• Exercise instructions
From the line containing "costruito su" to the end of the data, retype every line exactly and nothing else. Drop the pictures.

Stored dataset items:
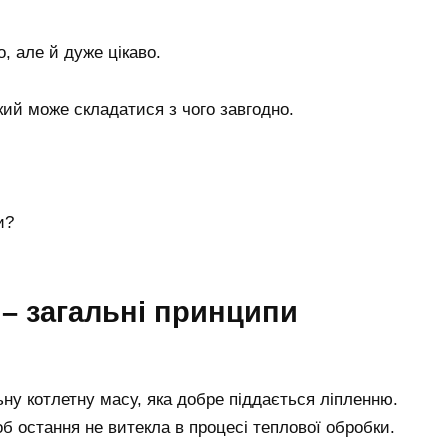
, але й дуже цікаво.
ий може складатися з чого завгодно.
и?
– загальні принципи
у котлетну масу, яка добре піддається ліпленню.
об остання не витекла в процесі теплової обробки.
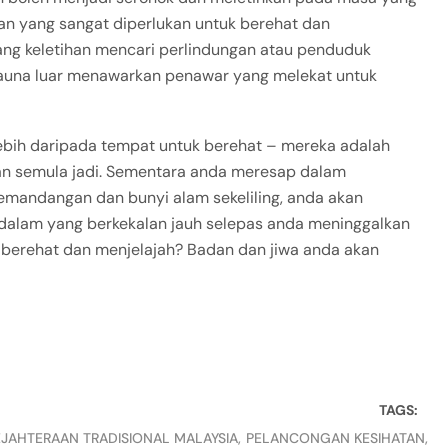
n yang sangat diperlukan untuk berehat dan
ng keletihan mencari perlindungan atau penduduk
auna luar menawarkan penawar yang melekat untuk
lebih daripada tempat untuk berehat – mereka adalah
han semula jadi. Sementara anda meresap dalam
mandangan dan bunyi alam sekeliling, anda akan
lam yang berkekalan jauh selepas anda meninggalkan
berehat dan menjelajah? Badan dan jiwa anda akan
TAGS:
EJAHTERAAN TRADISIONAL MALAYSIA
PELANCONGAN KESIHATAN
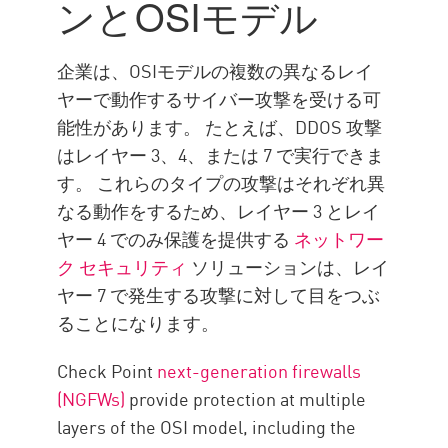
ンとOSIモデル
企業は、OSIモデルの複数の異なるレイ
ヤーで動作するサイバー攻撃を受ける可
能性があります。 たとえば、DDOS 攻撃
はレイヤー 3、4、または 7 で実行できま
す。 これらのタイプの攻撃はそれぞれ異
なる動作をするため、レイヤー 3 とレイ
ヤー 4 でのみ保護を提供する
ネットワー
ク セキュリティ
ソリューションは、レイ
ヤー 7 で発生する攻撃に対して目をつぶ
ることになります。
Check Point
next-generation firewalls
(NGFWs)
provide protection at multiple
layers of the OSI model, including the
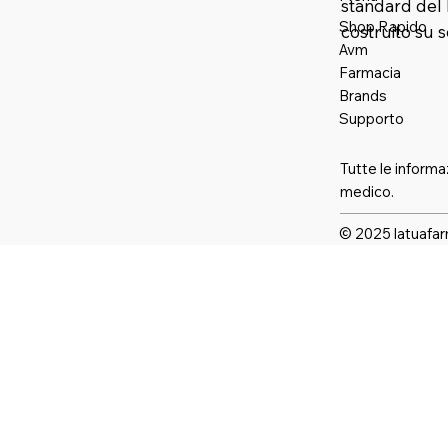
standard del 
Shop Rapido
costruito su 
Avm
Farmaci
a
Brands
Supporto
Tutte le informa
medico.
© 2025 latuafar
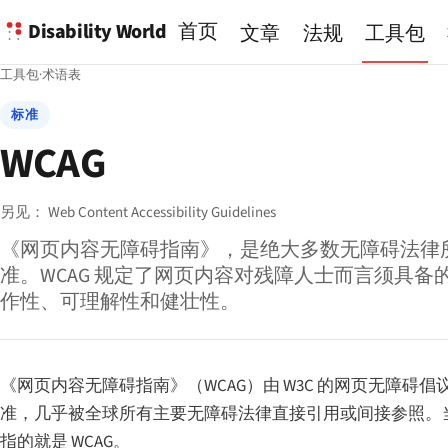
Disability World
首页
文章
法规
工具包
工具包
·
术语表
标准
WCAG
另见：
Web Content Accessibility Guidelines
《网页内容无障碍指南》，是绝大多数无障碍法律所引
准。WCAG 规定了网页内容对残障人士而言须具备
作性、可理解性和健壮性。
《网页内容无障碍指南》（WCAG）由 W3C 的网页无障碍倡
准，几乎被全球所有主要无障碍法律直接引用或间接参照。
指的就是 WCAG。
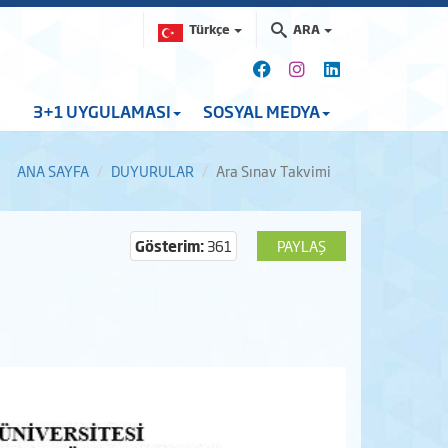
Türkçe
ARA
3+1 UYGULAMASI
SOSYAL MEDYA
ANA SAYFA
DUYURULAR
Ara Sınav Takvimi
Gösterim:
361
PAYLAŞ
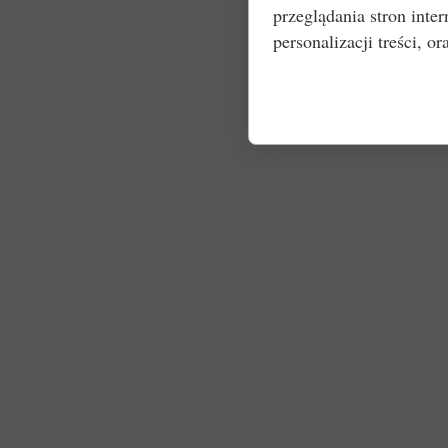
przeglądania stron int
personalizacji treści, or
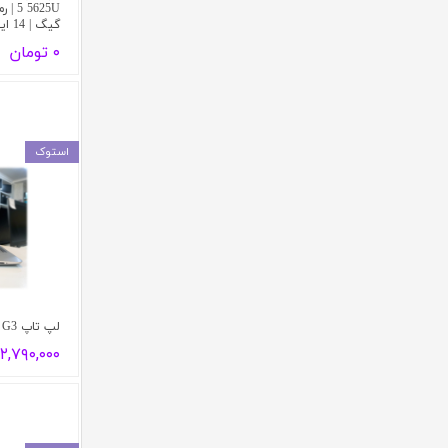
گیگ | 14 اینچ
۰ تومان
استوک
لپ تاپ HP Probook 430 G3
۱۲,۷۹۰,۰۰۰ توما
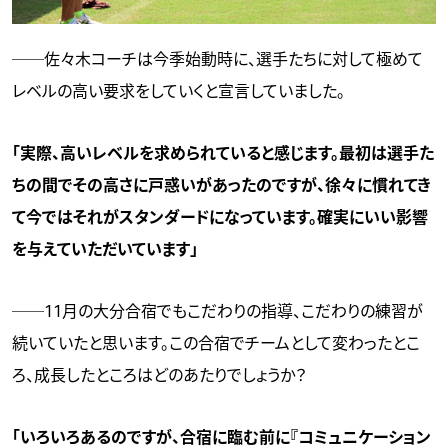
──佐々木コーチは今季始動時に、選手たちに対して極めて
レベルの高い要求をしていくと宣言していました。
「実際、高いレベルを求められていると感じます。最初は選手た
ちの間でその高さに戸惑いがあったのですが、徐々に慣れてき
て今ではそれがスタンダードになっています。確実にいい影響
を与えていただいています」
──11月の大分合宿でもこだわりの指導、こだわりの練習が
続いていたと思います。この合宿でチームとして変わったとこ
ろ、成長したところはどのあたりでしょうか？
「いろいろあるのですが、合宿に臨む前に『コミュニケーション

• Solution
costruito su 
Avm
Farmaci
a
Brands
Supporto
Tutte le informa
medico.
© 2025 latuafar
Disability World
首页
文章
法规
工具包
工具包
·
术语表
标准
WCAG
另见：
Web Content Accessibility Guidelines
《网页内容无障碍指南》，是绝大多数无障碍法律所引
准。WCAG 规定了网页内容对残障人士而言须具备
作性、可理解性和健壮性。
《网页内容无障碍指南》（WCAG）由 W3C 的网页无障碍倡
准，几乎被全球所有主要无障碍法律直接引用或间接参照。
指的就是 WCAG。
Türkçe
ARA
3+1 UYGULAMASI
SOSYAL MEDYA
ANA SAYFA
DUYURULAR
Ara Sınav Takvimi
Gösterim:
361
PAYLAŞ
przeglądania stron int
personalizacji treści, or
گیگ | 14 اینچ
۰ تومان
استوک
لپ تاپ HP Probook 430 G3
۱۲,۷۹۰,۰۰۰ توما
──佐々木コーチは今季始動時に、選手たちに対して極めて
レベルの高い要求をしていくと宣言していました。
「実際、高いレベルを求められていると感じます。最初は選手た
ちの間でその高さに戸惑いがあったのですが、徐々に慣れてき
て今ではそれがスタンダードになっています。確実にいい影響
を与えていただいています」
──11月の大分合宿でもこだわりの指導、こだわりの練習が
続いていたと思います。この合宿でチームとして変わったとこ
ろ、成長したところはどのあたりでしょうか？
「いろいろあるのですが、合宿に臨む前に『コミュニケーション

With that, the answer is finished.